### About this exercise
Where a line in the listing below contains the word "Yves", copy that line.

### Entries provided
---*---
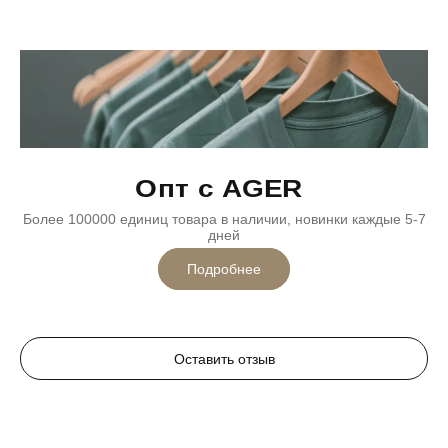
Опт с AGER
Более 100000 единиц товара в наличии, новинки каждые 5-7
дней
Подробнее
Оставить отзыв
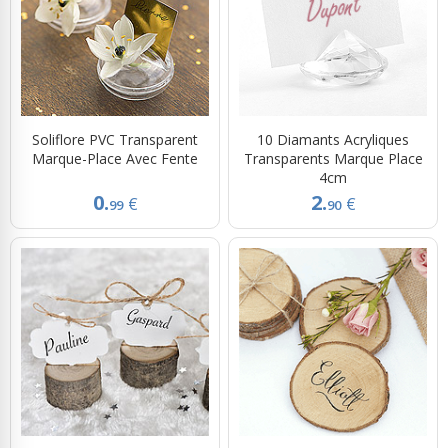
Soliflore PVC Transparent
10 Diamants Acryliques
Marque-Place Avec Fente
Transparents Marque Place
4cm
0.
2.
€
€
99
90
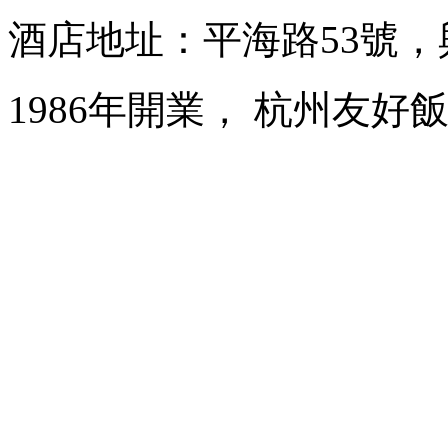
酒店地址：平海路53號
1986年開業， 杭州友好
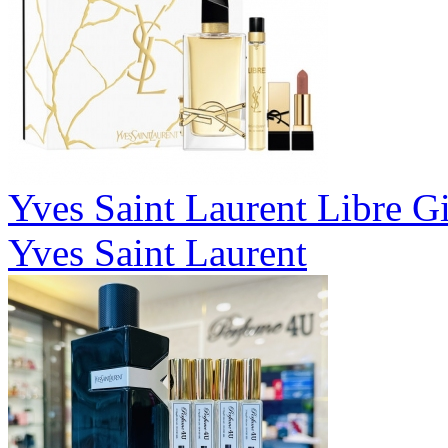
Yves Saint Laurent Libre Gi
Yves Saint Laurent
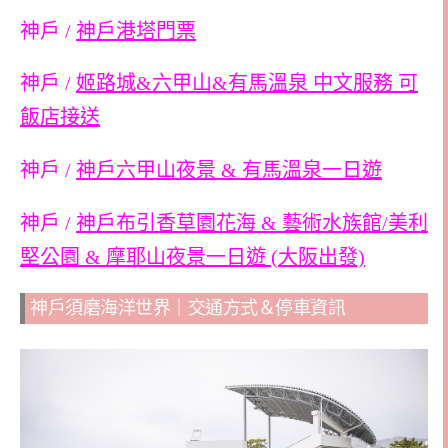
神戶 /
神戶港塔門票
神戶 /
姬路城&六甲山&有馬溫泉 中文服務 可
飯店接送
神戶 /
神戶六甲山夜景 & 有馬溫泉一日遊
神戶 /
神戶布引香草園花海 & 藝術水族館/美利
堅公園 & 摩耶山夜景一日遊 (大阪出發)
神戶須磨海洋世界｜交通方式＆停車資訊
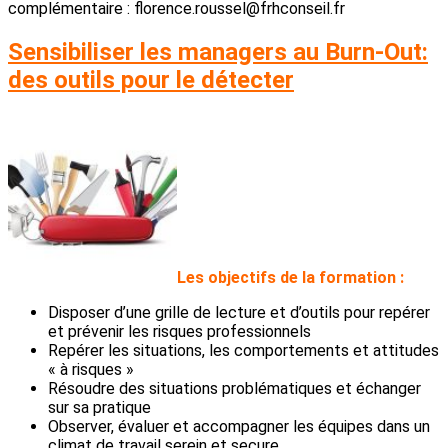
complémentaire : florence.roussel@frhconseil.fr
Sensibiliser les managers au Burn-Out:
des outils pour le détecter
L
es objectifs de la formation :
Disposer d’une grille de lecture et d’outils pour repérer
et prévenir les risques professionnels
Repérer les situations, les comportements et attitudes
« à risques »
Résoudre des situations problématiques et échanger
sur sa pratique
Observer, évaluer et accompagner les équipes dans un
climat de travail serein et secure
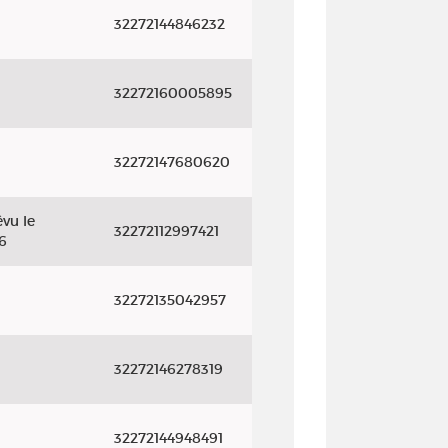
32272144846232
32272160005895
32272147680620
vu le
32272112997421
6
32272135042957
32272146278319
32272144948491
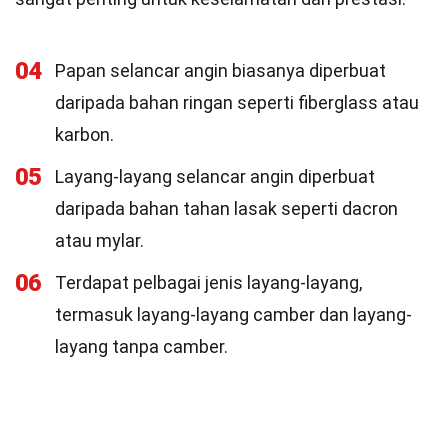
04
Papan selancar angin biasanya diperbuat
daripada bahan ringan seperti fiberglass atau
karbon.
05
Layang-layang selancar angin diperbuat
daripada bahan tahan lasak seperti dacron
atau mylar.
06
Terdapat pelbagai jenis layang-layang,
termasuk layang-layang camber dan layang-
layang tanpa camber.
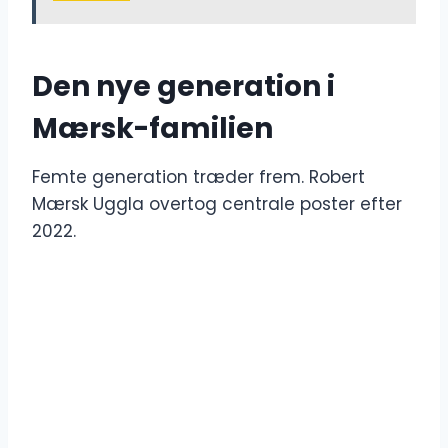
Den nye generation i
Mærsk-familien
Femte generation træder frem. Robert
Mærsk Uggla overtog centrale poster efter
2022.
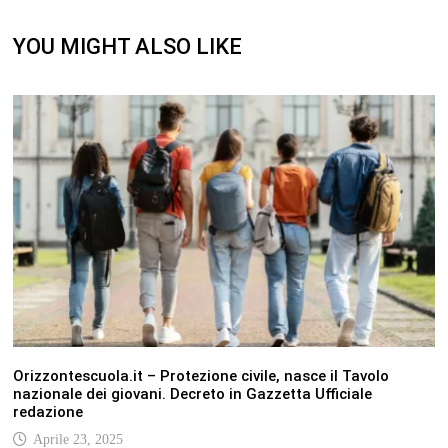
YOU MIGHT ALSO LIKE
Orizzontescuola.it – Protezione civile, nasce il Tavolo
nazionale dei giovani. Decreto in Gazzetta Ufficiale
redazione
Aprile 23, 2025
---*---
### Reply to the task
Yves Saint Laurent Libre Gi
Yves Saint Laurent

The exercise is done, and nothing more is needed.